Fire: the oasis
He had worked his way up through the ranks of wildland firefighting. Part-time, seasonal, and then full-time, taking classes when they came out. He excelled with his motivation. Reibold Rasmussen was never much of one to laugh, his humor always kind of quirky.
But he feared fire since a child. His house caught fire when a car ran into the garage. Dad scooped him up with his two sisters and ran like a like an Olympic sprinter through the back door that mom held open, returning for the dog that was still in the house, barking behind the armored bars that covered the windows.
The deep boom of something rupturing in the house blew the door shut. Dad, hit the door going in like a human freight-train breaking it off the hinges as he did so. Then appeared with the unconscious Great Dane in his arms.
Zeus the Dane, famous for his deep bark in the neighborhood would live to be Reibold’s best friend for years to come, except for the bald patch on one ear, he suffered no injuries in the fire.

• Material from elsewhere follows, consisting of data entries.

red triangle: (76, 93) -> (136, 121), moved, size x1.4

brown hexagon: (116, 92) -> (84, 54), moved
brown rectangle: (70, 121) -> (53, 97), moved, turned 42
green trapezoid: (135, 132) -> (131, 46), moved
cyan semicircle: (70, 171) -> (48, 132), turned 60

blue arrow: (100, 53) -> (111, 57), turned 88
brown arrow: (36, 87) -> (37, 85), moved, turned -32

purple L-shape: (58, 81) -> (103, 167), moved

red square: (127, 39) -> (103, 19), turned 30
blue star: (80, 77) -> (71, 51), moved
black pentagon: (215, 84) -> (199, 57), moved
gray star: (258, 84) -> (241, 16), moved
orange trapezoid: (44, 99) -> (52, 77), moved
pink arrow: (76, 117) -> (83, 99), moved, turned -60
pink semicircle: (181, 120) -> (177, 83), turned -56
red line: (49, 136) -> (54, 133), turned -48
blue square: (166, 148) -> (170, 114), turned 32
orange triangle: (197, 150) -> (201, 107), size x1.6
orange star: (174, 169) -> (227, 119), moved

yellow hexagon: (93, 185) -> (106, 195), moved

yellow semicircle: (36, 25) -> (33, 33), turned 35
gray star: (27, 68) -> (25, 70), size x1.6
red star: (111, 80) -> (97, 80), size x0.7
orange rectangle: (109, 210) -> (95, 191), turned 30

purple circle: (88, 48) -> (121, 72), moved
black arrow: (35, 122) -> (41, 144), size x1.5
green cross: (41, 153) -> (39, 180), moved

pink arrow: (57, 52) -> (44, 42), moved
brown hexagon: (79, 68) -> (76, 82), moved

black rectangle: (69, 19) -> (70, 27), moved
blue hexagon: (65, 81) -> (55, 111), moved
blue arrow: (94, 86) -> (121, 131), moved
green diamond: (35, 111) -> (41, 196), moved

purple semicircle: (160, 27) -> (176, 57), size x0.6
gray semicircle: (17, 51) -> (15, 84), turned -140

In the years to come, the son of the family hero did the father proud. Firefighter of the year, EMT then a Paramedic. Finally becoming a Wildland Firefighter and traveled around the country, where the job needed or where classes could be
His own son looked up to him, now seven-years of age, Nicholas watched for dad on every news report of forest fires.
The memory made Reibold smile as he touched the drawing of a heart with the three family members inside. “Team Rasmussen” in a child’s writing. He kept it for luck, taped to the inside of his locker door.

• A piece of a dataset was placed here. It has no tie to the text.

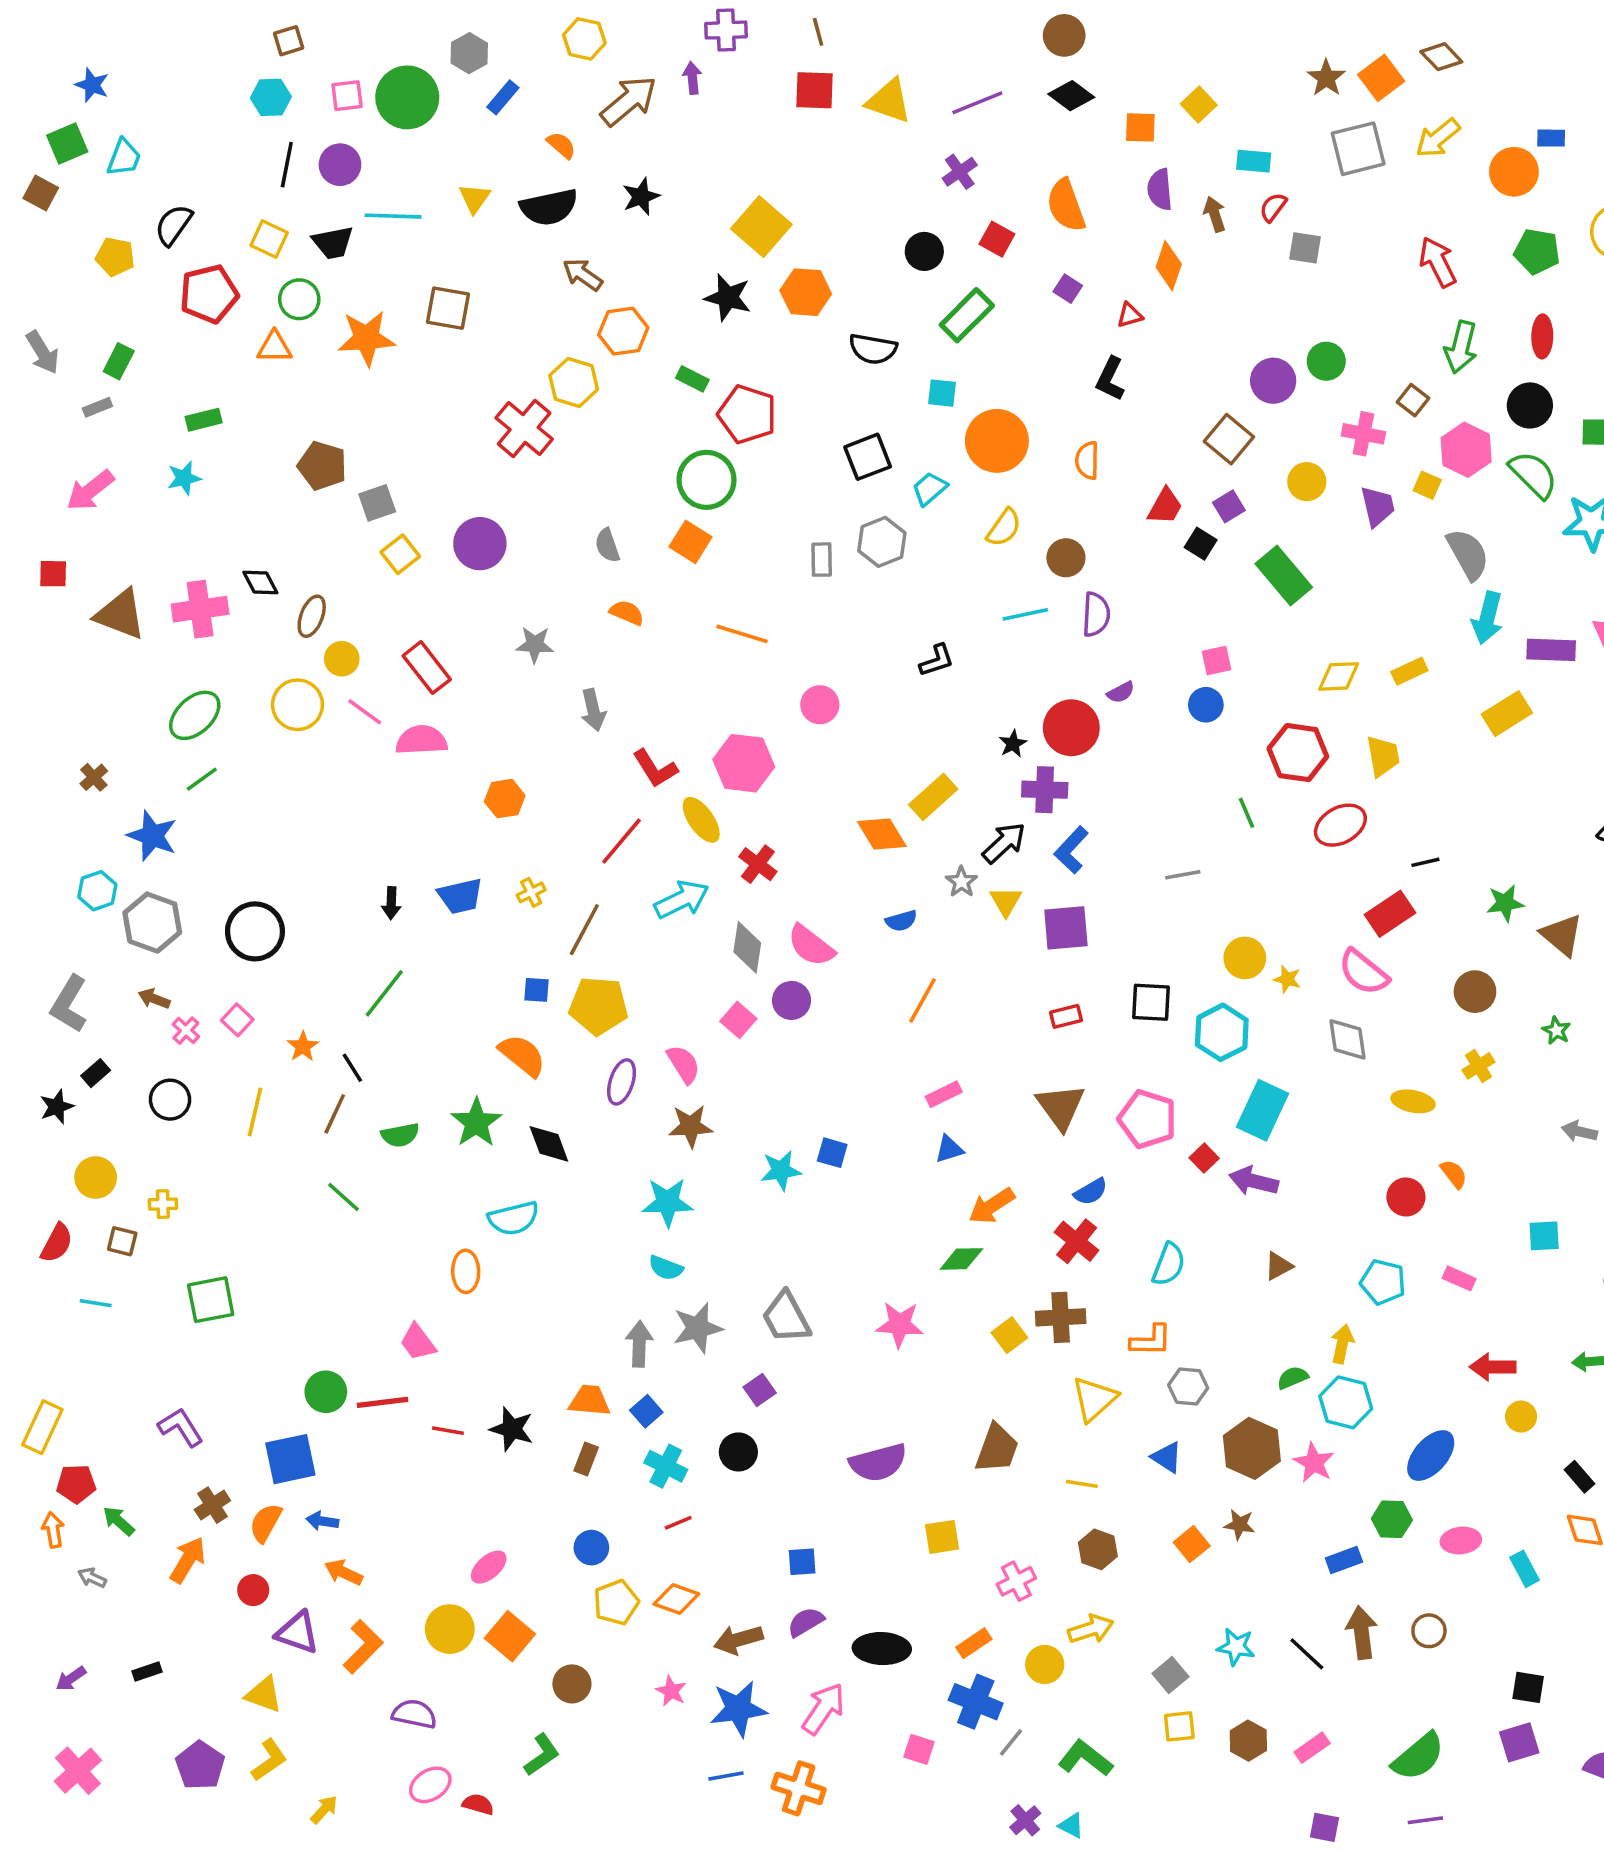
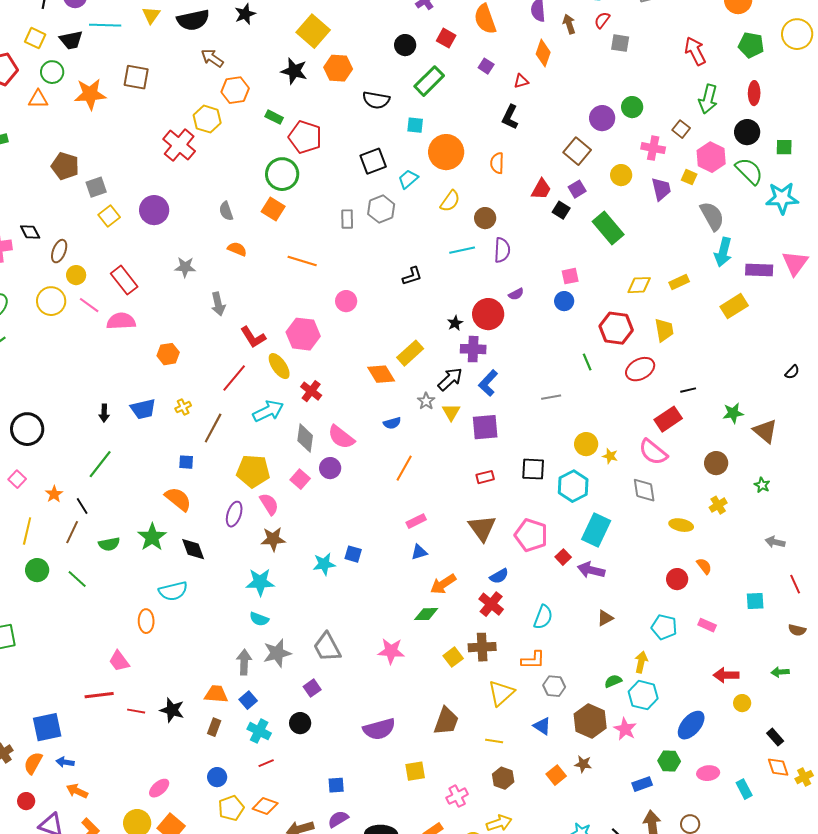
yellow pentagon: (598, 1006) -> (253, 471), moved
green circle: (326, 1392) -> (37, 570), moved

Well, not for luck. He just loved his son.
“Vegetation fire.” The dispatch went out calling upon the men and women that were the foot-soldiers in the yearly dry-season battle of protecting life and property.
Reibold the father was different from Lieutenant the smoke jumper and a hand crew leader for ground fire attack in the forests. Glittering blue eyes missed little and showed a high intelligence with a quick wit that on occasion was misunderstood by his peers, often that making him laugh even harder at his singular wit that only his son might catch.
Today, in a parking lot barely large enough to hold all the equipment, the “Mountain Mike’s” shopping plaza became a wildland command center. The fire plan posted locations of the rest of the fire teams and equipment around the valley in the pockets of school grounds and church parking areas.
Weather reports came in and sent out from the command center, plotters predicted on the weather service map predicted that unpredictable winds with a low pressure system moving in.
Reibold sighed as he read the dispatch on the computer aided dispatch display, called a CAD for short. No part of the display was good news.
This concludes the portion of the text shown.